Not Before Our Time: A Case for Living

The raw emotion that weighs heavy on end-of-life decisions seems to complicate a natural and inevitable part of living – dying. No one wants to watch a loved one die, and no one wants that person to suffer.

Still, killing them is not the answer. Yesterday, June 9, a law went into effect in California allowing doctors to legally prescribe lethal drugs for a patient supposedly at the end of his or her life. Advocates for this legalization of assisted suicide used heart-wrenching stories to make their case for it.

You’ve heard them – the stories of terminally ill patients embracing “a right to die.” What you haven’t heard is the grim reality behind what many have deemed a “right,” and the victims of those who abuse it.

Take Me Before You, a new movie that glorifies the decision by a quadriplegic to kill himself. But as a quadriplegic he is not terminally ill, he’s paralyzed. Herein lies the problem, one of many.

What was sold initially as a compassionate way out for those who have come to the end of life and want to stop the suffering, has morphed into a frightening game of “who’s life is worth living?”
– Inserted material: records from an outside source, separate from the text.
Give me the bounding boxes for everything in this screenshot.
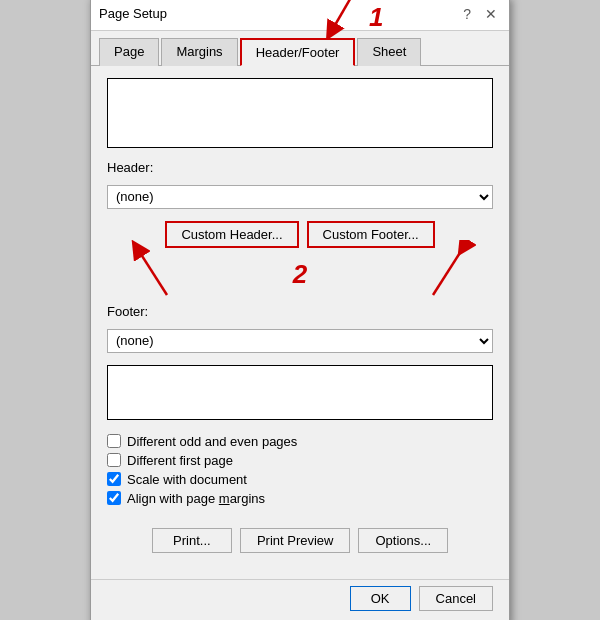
custom-buttons-row: Custom Header... Custom Footer... 2 [107,221,493,248]
svg-line-0 [331,0,353,32]
checkbox-scale-label: Scale with document [127,472,247,487]
options-button[interactable]: Options... [358,528,448,553]
tab-headerfooter[interactable]: Header/Footer 1 [240,38,356,66]
footer-preview-box [107,365,493,420]
annotation-1: 1 [369,2,383,33]
checkbox-align-label: Align with page margins [127,491,265,506]
checkbox-first-page-row: Different first page [107,453,493,468]
custom-footer-button[interactable]: Custom Footer... [307,221,435,248]
header-select[interactable]: (none) Page 1 Sheet Name [107,185,493,209]
header-label: Header: [107,160,493,175]
dialog-content: Header: (none) Page 1 Sheet Name Custom … [91,66,509,575]
tab-margins[interactable]: Margins [161,38,237,66]
checkbox-align[interactable] [107,491,121,505]
checkboxes-group: Different odd and even pages Different f… [107,434,493,506]
help-icon[interactable]: ? [459,4,475,24]
checkbox-scale-row: Scale with document [107,472,493,487]
custom-header-button[interactable]: Custom Header... [165,221,298,248]
title-bar: Page Setup ? ✕ [91,0,509,31]
tabs-bar: Page Margins Header/Footer 1 Sheet [91,31,509,66]
checkbox-first-page-label: Different first page [127,453,233,468]
arrow-1-icon [313,0,363,40]
print-preview-button[interactable]: Print Preview [240,528,351,553]
tab-sheet[interactable]: Sheet [357,38,421,66]
checkbox-odd-even-row: Different odd and even pages [107,434,493,449]
tab-page[interactable]: Page [99,38,159,66]
dialog-title: Page Setup [99,6,167,21]
footer-label: Footer: [107,304,493,319]
checkbox-odd-even-label: Different odd and even pages [127,434,297,449]
close-icon[interactable]: ✕ [481,4,501,24]
footer-select[interactable]: (none) Page 1 Sheet Name [107,329,493,353]
cancel-button[interactable]: Cancel [419,586,493,611]
checkbox-align-row: Align with page margins [107,491,493,506]
header-preview-box [107,78,493,148]
ok-cancel-row: OK Cancel [91,579,509,621]
checkbox-odd-even[interactable] [107,434,121,448]
checkbox-scale[interactable] [107,472,121,486]
annotation-2: 2 [293,259,307,290]
action-buttons-row: Print... Print Preview Options... [107,528,493,563]
footer-select-row: (none) Page 1 Sheet Name [107,329,493,353]
checkbox-first-page[interactable] [107,453,121,467]
print-button[interactable]: Print... [152,528,232,553]
title-icons: ? ✕ [459,4,501,24]
page-setup-dialog: Page Setup ? ✕ Page Margins Header/Foote… [90,0,510,620]
header-select-row: (none) Page 1 Sheet Name [107,185,493,209]
ok-button[interactable]: OK [350,586,411,611]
After 14 years of doctor-prescribed death in the Netherlands, doctors are now giving lethal drugs to the disabled, the mentally ill, and babies – more than 650 babies who doctors deemed their lives not worth living. Also included, a woman in her 20s who suffered from Post Traumatic Stress Disorder (PTSD) after being sexually assaulted, and a 47-year-old woman who suffered from ringing in her ears.

There are also stories about abuse for financial gain, both by caregivers and the state. Oregon state officials have denied costly cancer treatments but instead approved paying for the death of the cancer patient.
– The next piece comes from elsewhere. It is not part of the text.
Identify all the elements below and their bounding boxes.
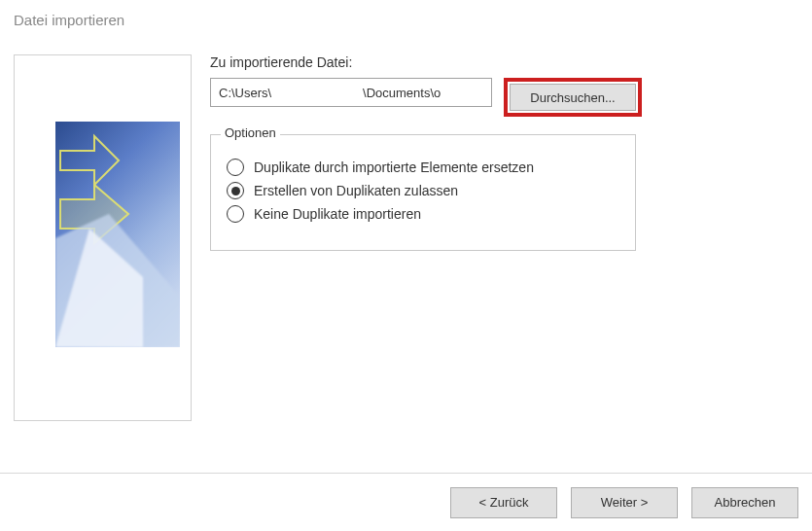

Doctor prescribed death denies the natural process of dying and the palliative care that affords appropriate medications to manage pain at the end of life. Terminal lung disease patient Stephanie Packer put it this way, “Death can be beautiful and peaceful. It’s a normal process that should be allowed to happen on its own.”

As these laws pass in various states, many disabled people, like 11-year-old Ella Frech feel the pressure from a superficial society and ask, “What’s wrong with my life? Why do you think I should want to die?”

Their stories should be told – the 55-year-old cancer patient in Oregon who got the lethal prescription but opted to wait because she wanted to see her son graduate. Fifteen years later, she is cancer free and enjoying her family.

Man knows not his time. Certainly, doctors don’t. We should not give them the power to kill. Their gift is healing. We should embrace life, its good and bad. There are compassionate and dignifying ways to help people cross from this life to the next without disregarding their value.

Arizona should not fall for the latest bad idea out of California. Know that Center for Arizona Policy stands resolute in defense of life. Not on our watch will this happen.